*** Opening of Working data ***

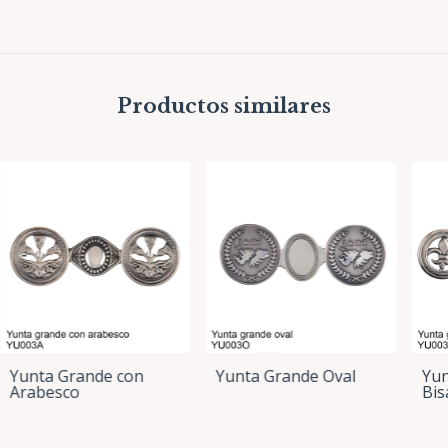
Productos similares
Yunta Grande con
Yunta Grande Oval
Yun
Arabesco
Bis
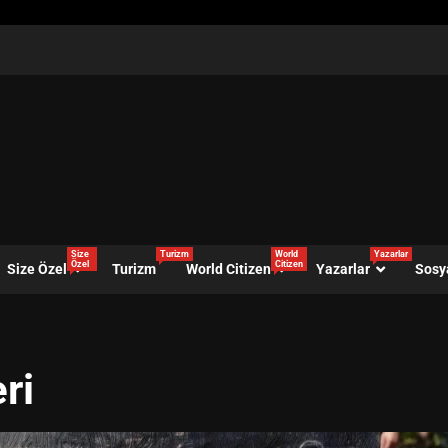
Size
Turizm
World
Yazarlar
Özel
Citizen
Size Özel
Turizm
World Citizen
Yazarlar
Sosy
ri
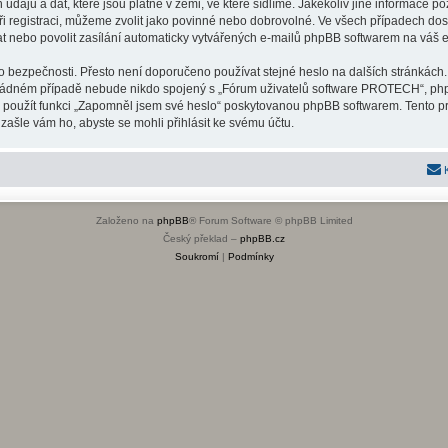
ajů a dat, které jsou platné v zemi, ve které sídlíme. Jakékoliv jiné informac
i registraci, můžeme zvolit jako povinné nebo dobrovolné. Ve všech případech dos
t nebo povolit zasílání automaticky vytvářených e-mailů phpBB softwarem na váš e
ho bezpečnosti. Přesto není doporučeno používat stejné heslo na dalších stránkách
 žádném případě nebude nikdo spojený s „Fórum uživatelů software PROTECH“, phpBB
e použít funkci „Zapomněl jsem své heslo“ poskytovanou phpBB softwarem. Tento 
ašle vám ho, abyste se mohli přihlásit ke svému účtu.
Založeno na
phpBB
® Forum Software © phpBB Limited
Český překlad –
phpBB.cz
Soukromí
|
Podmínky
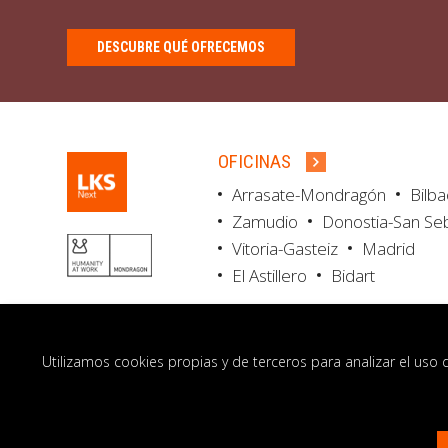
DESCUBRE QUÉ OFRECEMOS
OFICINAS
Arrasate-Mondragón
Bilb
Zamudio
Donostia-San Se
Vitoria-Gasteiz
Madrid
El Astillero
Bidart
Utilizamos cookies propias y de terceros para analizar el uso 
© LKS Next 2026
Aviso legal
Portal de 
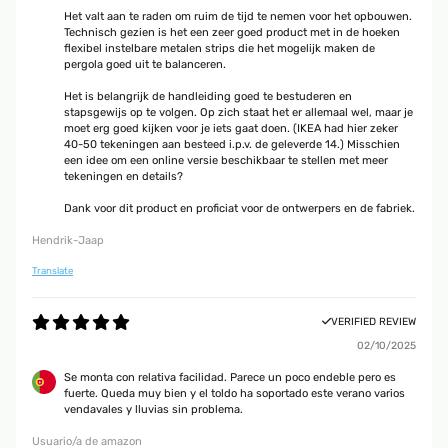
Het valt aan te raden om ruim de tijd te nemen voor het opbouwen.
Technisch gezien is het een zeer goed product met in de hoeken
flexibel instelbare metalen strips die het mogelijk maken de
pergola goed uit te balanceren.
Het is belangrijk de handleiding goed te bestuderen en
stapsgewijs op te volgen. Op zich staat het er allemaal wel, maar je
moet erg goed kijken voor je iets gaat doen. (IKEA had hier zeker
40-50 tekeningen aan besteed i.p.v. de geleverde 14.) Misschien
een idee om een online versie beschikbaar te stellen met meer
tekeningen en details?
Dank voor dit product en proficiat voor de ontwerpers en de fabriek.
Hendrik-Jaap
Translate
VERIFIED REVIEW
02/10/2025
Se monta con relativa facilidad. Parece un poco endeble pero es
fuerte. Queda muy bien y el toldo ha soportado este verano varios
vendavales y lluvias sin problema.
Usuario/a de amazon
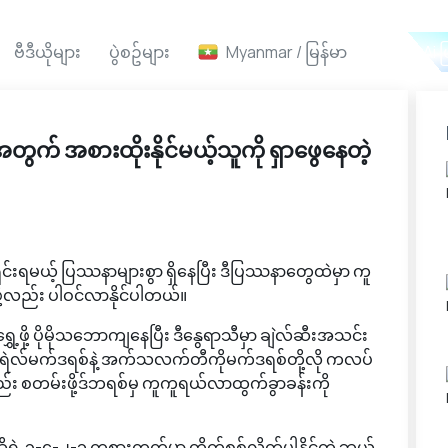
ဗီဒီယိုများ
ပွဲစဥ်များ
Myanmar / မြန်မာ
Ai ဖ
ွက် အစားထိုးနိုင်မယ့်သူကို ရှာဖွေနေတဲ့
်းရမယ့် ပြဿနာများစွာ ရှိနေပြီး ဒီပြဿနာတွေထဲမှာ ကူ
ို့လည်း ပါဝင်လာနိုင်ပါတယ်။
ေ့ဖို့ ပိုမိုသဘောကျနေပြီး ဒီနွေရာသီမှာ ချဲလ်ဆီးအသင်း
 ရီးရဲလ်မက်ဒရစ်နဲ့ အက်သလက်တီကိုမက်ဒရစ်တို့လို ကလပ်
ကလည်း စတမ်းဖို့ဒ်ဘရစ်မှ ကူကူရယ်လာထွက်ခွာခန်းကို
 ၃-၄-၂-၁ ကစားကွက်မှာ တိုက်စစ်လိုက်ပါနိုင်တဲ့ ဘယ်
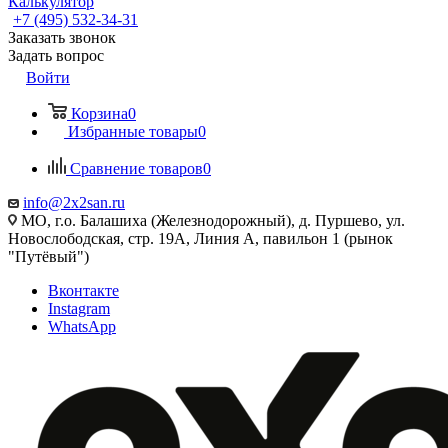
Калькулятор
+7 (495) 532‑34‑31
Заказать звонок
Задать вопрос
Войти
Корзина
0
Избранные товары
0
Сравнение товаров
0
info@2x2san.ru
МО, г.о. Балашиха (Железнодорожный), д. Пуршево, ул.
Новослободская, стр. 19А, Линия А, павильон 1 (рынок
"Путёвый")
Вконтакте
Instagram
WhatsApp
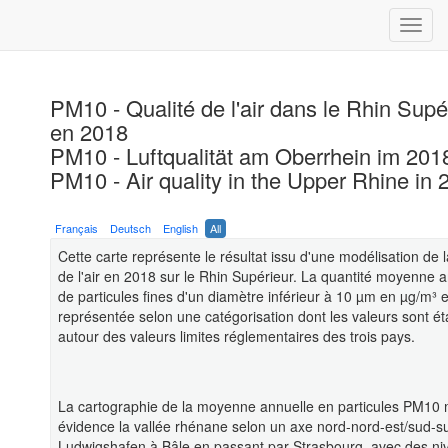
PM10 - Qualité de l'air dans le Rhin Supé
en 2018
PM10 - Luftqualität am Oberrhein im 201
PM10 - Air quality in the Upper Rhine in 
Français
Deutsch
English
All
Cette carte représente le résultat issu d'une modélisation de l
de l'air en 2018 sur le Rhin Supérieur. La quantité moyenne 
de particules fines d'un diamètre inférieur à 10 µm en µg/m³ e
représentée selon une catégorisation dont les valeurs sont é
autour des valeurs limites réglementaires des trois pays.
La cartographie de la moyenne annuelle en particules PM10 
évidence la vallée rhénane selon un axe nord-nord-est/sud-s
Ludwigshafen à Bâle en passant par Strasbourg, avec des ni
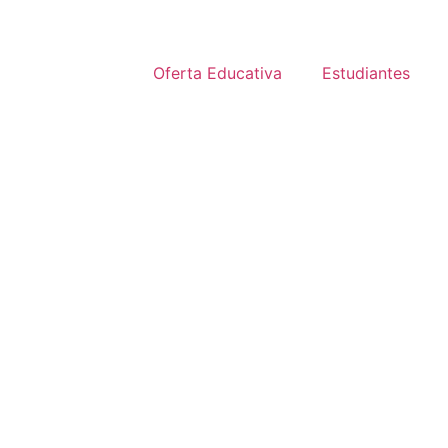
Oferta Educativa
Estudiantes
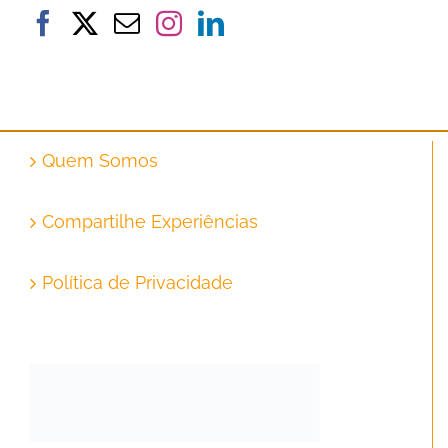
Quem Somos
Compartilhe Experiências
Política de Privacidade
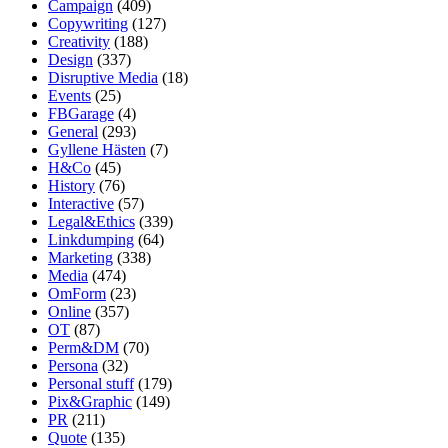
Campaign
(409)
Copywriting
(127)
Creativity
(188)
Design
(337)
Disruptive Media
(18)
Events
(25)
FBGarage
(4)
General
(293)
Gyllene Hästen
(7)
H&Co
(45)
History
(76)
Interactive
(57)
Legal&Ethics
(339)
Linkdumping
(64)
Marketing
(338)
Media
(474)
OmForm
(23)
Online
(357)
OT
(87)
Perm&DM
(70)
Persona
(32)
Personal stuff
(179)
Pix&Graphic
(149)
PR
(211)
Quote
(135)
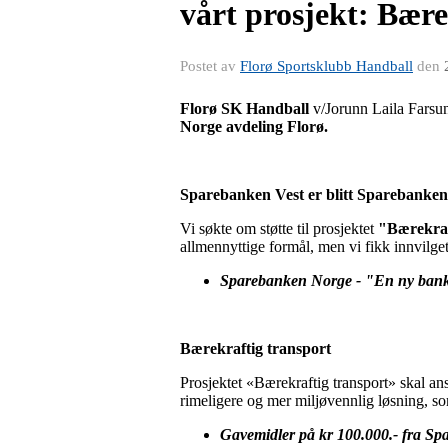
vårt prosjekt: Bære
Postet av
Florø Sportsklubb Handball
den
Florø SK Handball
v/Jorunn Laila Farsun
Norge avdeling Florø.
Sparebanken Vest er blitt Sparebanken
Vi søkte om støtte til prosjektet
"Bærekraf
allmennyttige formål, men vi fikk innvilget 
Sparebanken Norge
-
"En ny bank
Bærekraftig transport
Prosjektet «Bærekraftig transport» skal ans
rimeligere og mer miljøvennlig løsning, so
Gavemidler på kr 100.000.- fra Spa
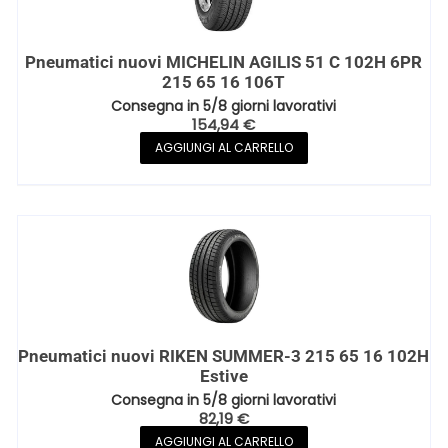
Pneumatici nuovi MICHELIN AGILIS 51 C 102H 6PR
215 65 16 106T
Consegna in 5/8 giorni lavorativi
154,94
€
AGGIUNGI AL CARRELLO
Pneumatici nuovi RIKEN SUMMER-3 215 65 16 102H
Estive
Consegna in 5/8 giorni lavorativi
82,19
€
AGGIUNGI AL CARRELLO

*** Close of Working data ***
*** Opening of Working data ***

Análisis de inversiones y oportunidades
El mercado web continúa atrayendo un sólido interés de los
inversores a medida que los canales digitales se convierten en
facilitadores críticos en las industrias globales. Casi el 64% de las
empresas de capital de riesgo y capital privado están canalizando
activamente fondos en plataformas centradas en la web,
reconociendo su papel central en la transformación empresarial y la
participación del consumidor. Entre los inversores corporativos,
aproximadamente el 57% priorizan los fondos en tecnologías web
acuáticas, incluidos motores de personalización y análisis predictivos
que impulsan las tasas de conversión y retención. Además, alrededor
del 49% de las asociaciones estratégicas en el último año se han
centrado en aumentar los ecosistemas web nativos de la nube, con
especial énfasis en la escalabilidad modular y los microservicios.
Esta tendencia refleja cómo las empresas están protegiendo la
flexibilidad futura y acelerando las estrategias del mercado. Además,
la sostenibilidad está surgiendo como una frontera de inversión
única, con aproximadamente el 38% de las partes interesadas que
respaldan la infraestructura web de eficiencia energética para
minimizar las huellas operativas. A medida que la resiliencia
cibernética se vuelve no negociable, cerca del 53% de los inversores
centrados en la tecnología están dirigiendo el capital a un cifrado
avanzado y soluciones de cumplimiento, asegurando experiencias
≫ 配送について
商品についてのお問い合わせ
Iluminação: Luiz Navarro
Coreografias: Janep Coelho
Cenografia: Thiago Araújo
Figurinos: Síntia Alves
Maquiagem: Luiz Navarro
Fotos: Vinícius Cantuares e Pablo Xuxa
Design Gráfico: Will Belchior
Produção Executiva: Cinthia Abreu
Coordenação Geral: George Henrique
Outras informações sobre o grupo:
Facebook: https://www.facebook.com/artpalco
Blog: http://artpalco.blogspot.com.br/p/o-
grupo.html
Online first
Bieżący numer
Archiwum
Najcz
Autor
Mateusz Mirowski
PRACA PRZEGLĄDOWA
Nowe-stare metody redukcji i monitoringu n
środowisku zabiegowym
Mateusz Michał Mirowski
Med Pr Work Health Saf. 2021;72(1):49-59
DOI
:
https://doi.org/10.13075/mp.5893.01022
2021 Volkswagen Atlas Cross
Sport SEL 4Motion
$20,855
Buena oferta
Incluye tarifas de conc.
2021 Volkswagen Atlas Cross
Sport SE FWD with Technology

*** Close of Working data ***

Goal of the exercise: Count each line above with "valeurs"; write only the number.

Written answer: 2